Besonders prägend war seine Rolle im Management einer Auslandsgesellschaft eines Weltmarktführers für Orthopädietechnik in England. Diese Position ermöglichte es ihm, ein tiefgreifendes Verständnis für die Besonderheiten und Herausforderungen internationaler Gesundheitssysteme zu entwickeln. «Eigentlich wollte ich im Ausland bleiben, doch die beruflichen Perspektiven dort waren begrenzt», erklärt Gelbart. 2018 kehrte er schliesslich in die Schweiz zurück – «mit tausend Ideen im Gepäck», wie er sagt, und mit der festen Überzeugung, die Nachfolge zu übernehmen.

Fusion und neue Ansätze

Bereits im Jahr 2011 fusionierte die Gelbart AG mit dem Ortho-Team und leitete damit den Grundstein für die gruppenweite Nachfolgeplanung ein. «Die grösste Herausforderung war es, unabhängig von Investoren zu bleiben, um den Grundstein für eine Next Generation und zukünftiges Wachstum zu legen», erinnert er sich. Dabei setzt das Unternehmen gezielt auf Digitalisierung, Swissness, modernes Marketing und die Einführung innovativer Technologien wie 3D-Druck und Robotik. Seit Gelbart vor sechs Jahren in die Unternehmensgruppe eingestiegen ist, treibt er die digitale Transformation weiter voran und investiert in die digitale Fertigung. Die so produzierten Orthesen, Einlagen oder Korsette sind nicht nur umweltfreundlicher hergestellt, sondern spürbar leichter als konventionelle Produkte. Zugleich lassen sie sich auch individuell nach den Wünschen der Kunden gestalten.

Veränderungsprozess

Allerdings mussten Daniel Gelbart und das Managementteam bei der Belegschaft zunächst beweisen, dass diese Ansätze nicht nur praktikabel und wirtschaftlich rentabel sind, sondern auch die handwerklichen Traditionen der Orthopädietechnik wahren. Besonders wichtig war Gelbart, die Mitarbeitenden von Beginn an in den Veränderungsprozess einzubinden. «Nach und nach erkannten sie die Potenziale der Modernisierung und wie sehr dadurch die Arbeitsabläufe optimiert werden konnten», erklärt er. Mitarbeitende aktiv einzubinden, ihr Potential und ihre Motivation zu fördern, ist einer der Erfolgsfaktoren des Unternehmens. So konnten Mitarbeitende nach einem bestandenen Talentprogramm Unternehmensanteile erwerben und damit zur Gestaltung des Ortho-Teams langfristig beitragen.
«Unser Ziel war es immer, das Unternehmen gemeinsam mit den eigenen Mitarbeitenden voranzubringen», erklärt Daniel Gelbart.
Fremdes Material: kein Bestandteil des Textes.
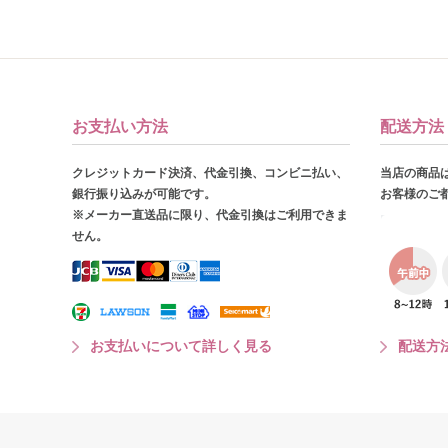
お支払い方法
配送方法
クレジットカード決済、代金引換、コンビニ払い、
当店の商品
銀行振り込みが可能です。
お客様のご
※メーカー直送品に限り、代金引換はご利用できま
せん。
お支払いについて詳しく見る
配送方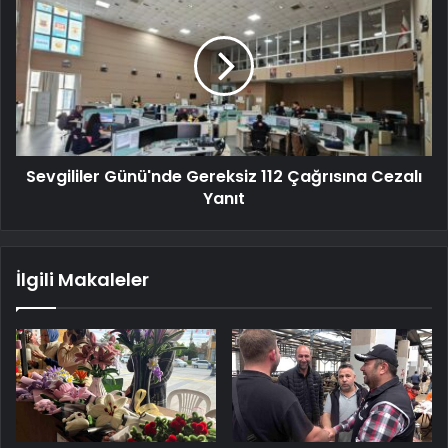
Sevgililer Günü'nde Gereksiz 112 Çağrısına Cezalı
Yanıt
İlgili Makaleler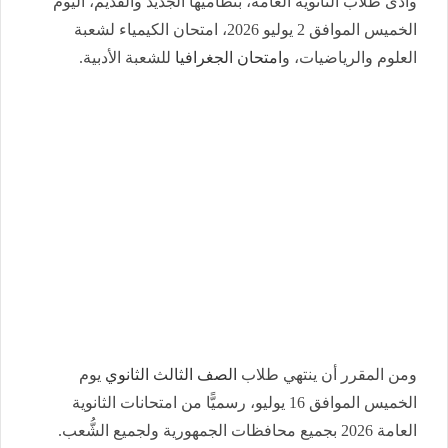
وأدى طلاب الثانوية العامة، بنظاميها الجديد والقديم، اليوم
الخميس الموافق 2 يوليو 2026، امتحان الكيمياء لشعبة
العلوم والرياضيات، و
امتحان الجغرافيا
للشعبة الأدبية.
ومن المقرر أن ينتهي طلاب
الصف الثالث الثانوي
يوم
الخميس الموافق 16 يوليو، رسميًّا من امتحانات الثانوية
العامة 2026 بجميع محافظات الجمهورية ولجميع الشُّعب.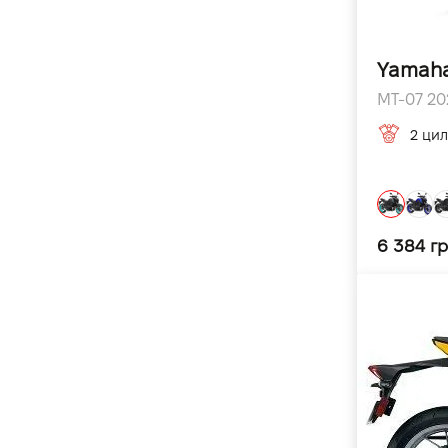
Yamaha
MT-07 202
2 цил
6 384 г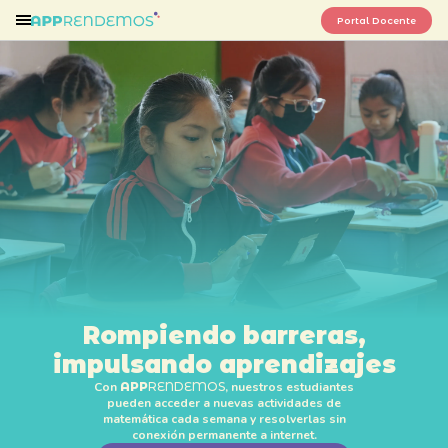
Portal Docente
Rompiendo barreras,
impulsando aprendizajes
Con
APP
RENDEMOS
, nuestros estudiantes
pueden acceder a nuevas actividades de
matemática cada semana y resolverlas sin
conexión permanente a internet.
Kooperationen mit Hochschulen

Wenn man Daniel Gelbart zuhört, wird schnell deutlich, wie leidenschaftlich er für das Unternehmen und seine Visionen eintritt. Das Ortho-Team und die Gelbart AG arbeiten heute eng mit Hochschulen zusammen, um die Produkte kontinuierlich zu verbessern und weiterzuentwickeln. Ein Beispiel dafür sind Orthesen mit integrierten Sensoren, die Bewegungsdaten der Nutzer erfassen. Diese Daten liefern wertvolle Einblicke in deren Verhalten und fliessen direkt in die Optimierung der Produkte ein. Dabei bleibt der zentrale Leitgedanke des Unternehmens stets im Fokus: «Menschen zu helfen.»
 
*Die eindrückliche Geschichte von Daniel Gelbarts Grossvater ist im Buch «B-8326. Ein Überlebender des Holocaust» nachzulesen.